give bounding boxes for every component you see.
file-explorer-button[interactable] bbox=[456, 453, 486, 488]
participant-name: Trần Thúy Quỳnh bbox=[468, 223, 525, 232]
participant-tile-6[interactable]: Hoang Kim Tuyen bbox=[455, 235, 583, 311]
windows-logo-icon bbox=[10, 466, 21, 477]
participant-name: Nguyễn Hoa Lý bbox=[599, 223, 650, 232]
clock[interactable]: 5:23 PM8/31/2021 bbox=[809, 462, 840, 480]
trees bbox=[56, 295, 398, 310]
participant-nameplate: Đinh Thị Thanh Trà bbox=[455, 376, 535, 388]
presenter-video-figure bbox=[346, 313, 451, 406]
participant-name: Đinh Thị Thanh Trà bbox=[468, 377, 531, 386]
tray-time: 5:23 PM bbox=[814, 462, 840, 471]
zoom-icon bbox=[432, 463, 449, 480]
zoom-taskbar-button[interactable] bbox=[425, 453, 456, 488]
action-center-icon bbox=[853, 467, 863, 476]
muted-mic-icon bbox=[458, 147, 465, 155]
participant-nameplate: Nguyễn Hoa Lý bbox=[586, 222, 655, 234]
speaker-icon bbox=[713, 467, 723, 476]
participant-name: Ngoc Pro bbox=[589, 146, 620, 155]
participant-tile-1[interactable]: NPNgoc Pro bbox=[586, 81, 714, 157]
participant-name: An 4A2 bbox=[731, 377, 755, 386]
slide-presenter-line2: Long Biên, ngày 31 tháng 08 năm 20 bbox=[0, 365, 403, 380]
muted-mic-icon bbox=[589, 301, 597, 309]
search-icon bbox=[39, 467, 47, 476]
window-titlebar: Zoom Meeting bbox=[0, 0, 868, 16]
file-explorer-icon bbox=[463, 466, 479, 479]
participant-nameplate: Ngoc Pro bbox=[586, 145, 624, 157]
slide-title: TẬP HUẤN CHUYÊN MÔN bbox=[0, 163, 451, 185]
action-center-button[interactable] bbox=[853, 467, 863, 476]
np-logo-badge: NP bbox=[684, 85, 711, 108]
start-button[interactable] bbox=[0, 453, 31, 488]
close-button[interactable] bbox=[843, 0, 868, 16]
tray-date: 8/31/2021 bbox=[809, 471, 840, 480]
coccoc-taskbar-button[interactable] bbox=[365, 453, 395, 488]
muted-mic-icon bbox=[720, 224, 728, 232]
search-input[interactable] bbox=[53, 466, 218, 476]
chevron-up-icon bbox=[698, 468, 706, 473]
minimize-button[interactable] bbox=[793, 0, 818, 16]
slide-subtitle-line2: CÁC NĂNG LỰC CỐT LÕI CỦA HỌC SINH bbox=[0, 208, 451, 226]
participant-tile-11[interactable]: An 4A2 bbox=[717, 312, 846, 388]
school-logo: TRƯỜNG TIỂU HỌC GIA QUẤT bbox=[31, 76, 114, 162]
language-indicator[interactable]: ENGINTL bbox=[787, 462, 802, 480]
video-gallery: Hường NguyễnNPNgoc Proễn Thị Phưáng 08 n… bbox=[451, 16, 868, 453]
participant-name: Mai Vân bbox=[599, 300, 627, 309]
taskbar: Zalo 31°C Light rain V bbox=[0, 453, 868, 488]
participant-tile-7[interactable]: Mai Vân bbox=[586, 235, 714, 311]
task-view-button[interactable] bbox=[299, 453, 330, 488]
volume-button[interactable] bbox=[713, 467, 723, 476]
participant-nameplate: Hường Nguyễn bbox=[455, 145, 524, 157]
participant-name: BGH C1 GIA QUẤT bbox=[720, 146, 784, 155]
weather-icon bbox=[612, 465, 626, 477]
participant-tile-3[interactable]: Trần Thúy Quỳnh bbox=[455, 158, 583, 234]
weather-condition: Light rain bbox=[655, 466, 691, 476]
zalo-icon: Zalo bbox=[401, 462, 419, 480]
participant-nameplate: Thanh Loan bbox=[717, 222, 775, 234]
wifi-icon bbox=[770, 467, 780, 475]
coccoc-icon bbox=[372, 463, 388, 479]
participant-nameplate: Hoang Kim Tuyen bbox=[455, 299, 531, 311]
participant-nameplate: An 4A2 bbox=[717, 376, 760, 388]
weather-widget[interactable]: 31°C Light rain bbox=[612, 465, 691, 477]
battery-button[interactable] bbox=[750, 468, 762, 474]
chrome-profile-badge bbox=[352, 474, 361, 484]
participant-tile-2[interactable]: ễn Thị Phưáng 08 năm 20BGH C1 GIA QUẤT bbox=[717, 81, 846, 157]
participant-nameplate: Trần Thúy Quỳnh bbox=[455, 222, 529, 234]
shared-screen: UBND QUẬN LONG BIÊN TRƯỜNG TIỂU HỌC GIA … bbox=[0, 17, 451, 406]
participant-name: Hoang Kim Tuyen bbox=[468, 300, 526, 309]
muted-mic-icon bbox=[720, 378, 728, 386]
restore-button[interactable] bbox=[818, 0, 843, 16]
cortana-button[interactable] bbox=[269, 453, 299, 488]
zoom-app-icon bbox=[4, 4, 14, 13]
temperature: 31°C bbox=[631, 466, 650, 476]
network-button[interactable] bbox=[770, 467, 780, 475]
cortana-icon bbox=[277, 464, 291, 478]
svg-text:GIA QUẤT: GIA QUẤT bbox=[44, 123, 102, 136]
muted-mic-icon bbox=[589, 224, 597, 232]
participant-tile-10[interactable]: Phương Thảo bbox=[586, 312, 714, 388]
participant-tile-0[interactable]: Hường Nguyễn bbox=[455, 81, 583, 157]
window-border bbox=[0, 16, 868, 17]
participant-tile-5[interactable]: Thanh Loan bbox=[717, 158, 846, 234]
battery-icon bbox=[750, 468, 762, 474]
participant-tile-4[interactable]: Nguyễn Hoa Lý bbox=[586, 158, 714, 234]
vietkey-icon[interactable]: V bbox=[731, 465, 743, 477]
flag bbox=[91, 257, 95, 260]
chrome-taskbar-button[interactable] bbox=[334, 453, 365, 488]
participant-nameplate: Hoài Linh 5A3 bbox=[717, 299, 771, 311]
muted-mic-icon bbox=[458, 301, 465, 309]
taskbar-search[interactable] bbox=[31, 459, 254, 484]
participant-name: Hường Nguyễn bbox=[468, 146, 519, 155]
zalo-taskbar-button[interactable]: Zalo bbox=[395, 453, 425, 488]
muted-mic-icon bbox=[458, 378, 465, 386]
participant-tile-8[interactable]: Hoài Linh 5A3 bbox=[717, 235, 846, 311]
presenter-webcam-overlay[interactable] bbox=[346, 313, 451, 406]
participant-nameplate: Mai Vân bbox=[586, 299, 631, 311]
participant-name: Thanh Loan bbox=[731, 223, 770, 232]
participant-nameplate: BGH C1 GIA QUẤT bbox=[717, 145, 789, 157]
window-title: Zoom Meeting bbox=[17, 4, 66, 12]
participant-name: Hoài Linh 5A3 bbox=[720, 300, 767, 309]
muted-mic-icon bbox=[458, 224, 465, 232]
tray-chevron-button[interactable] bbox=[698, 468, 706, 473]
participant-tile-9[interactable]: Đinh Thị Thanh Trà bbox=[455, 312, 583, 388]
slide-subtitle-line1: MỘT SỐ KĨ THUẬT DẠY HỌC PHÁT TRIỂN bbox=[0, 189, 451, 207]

⁂

▶ [WHAT THIS TASK INVOLVES]: Lines above with the string "Meeting" need to be found and copied.

▶ [SOLUTION FOR THIS TASK]:
window-titlebar: Zoom Meeting bbox=[0, 0, 868, 16]
window-title: Zoom Meeting bbox=[17, 4, 66, 12]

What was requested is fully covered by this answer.